§ TASK TO CARRY OUT
Reproduce exactly the line containing "Cloudflare's edge and" and every line after it, through the last line of the records below; add nothing.

------ DATA FOR THIS TASK ------

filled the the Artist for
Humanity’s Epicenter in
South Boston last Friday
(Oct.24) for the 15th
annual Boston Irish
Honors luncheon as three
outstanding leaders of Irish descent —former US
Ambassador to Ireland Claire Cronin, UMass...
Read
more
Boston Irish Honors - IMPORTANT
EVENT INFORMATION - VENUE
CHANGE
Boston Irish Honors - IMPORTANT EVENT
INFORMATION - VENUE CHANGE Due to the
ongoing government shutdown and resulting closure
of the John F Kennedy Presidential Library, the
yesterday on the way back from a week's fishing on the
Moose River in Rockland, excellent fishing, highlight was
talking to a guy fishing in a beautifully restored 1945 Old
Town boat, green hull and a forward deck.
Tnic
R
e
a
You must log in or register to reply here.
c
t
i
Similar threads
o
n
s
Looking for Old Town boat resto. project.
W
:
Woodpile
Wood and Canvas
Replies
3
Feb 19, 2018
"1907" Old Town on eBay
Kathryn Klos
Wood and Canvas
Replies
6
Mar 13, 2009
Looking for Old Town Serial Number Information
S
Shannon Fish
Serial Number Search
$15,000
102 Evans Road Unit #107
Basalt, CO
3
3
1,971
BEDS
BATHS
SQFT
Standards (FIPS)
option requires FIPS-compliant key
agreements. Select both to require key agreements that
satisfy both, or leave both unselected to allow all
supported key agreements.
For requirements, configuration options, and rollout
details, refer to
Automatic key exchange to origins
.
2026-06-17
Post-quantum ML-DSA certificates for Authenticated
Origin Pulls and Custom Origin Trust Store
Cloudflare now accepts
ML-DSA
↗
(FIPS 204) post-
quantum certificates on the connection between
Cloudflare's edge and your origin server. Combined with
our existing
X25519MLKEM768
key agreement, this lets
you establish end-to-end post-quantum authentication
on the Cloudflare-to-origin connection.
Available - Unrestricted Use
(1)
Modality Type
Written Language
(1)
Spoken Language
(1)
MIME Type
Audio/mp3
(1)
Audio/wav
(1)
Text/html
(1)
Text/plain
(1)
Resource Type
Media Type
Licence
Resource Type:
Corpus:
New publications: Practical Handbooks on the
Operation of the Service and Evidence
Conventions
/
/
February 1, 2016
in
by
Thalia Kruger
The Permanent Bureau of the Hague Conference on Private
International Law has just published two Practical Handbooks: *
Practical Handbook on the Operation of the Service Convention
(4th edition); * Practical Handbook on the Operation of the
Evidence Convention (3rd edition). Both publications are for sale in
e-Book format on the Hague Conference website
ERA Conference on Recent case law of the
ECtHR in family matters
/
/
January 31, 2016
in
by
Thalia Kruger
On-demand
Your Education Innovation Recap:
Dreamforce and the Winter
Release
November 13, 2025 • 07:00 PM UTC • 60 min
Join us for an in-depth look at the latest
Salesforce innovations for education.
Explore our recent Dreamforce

------

§ RESPONSE FOR THIS EXERCISE
Cloudflare's edge and your origin server. Combined with
our existing
X25519MLKEM768
key agreement, this lets
you establish end-to-end post-quantum authentication
on the Cloudflare-to-origin connection.
Available - Unrestricted Use
(1)
Modality Type
Written Language
(1)
Spoken Language
(1)
MIME Type
Audio/mp3
(1)
Audio/wav
(1)
Text/html
(1)
Text/plain
(1)
Resource Type
Media Type
Licence
Resource Type:
Corpus:
New publications: Practical Handbooks on the
Operation of the Service and Evidence
Conventions
/
/
February 1, 2016
in
by
Thalia Kruger
The Permanent Bureau of the Hague Conference on Private
International Law has just published two Practical Handbooks: *
Practical Handbook on the Operation of the Service Convention
(4th edition); * Practical Handbook on the Operation of the
Evidence Convention (3rd edition). Both publications are for sale in
e-Book format on the Hague Conference website
ERA Conference on Recent case law of the
ECtHR in family matters
/
/
January 31, 2016
in
by
Thalia Kruger
On-demand
Your Education Innovation Recap:
Dreamforce and the Winter
Release
November 13, 2025 • 07:00 PM UTC • 60 min
Join us for an in-depth look at the latest
Salesforce innovations for education.
Explore our recent Dreamforce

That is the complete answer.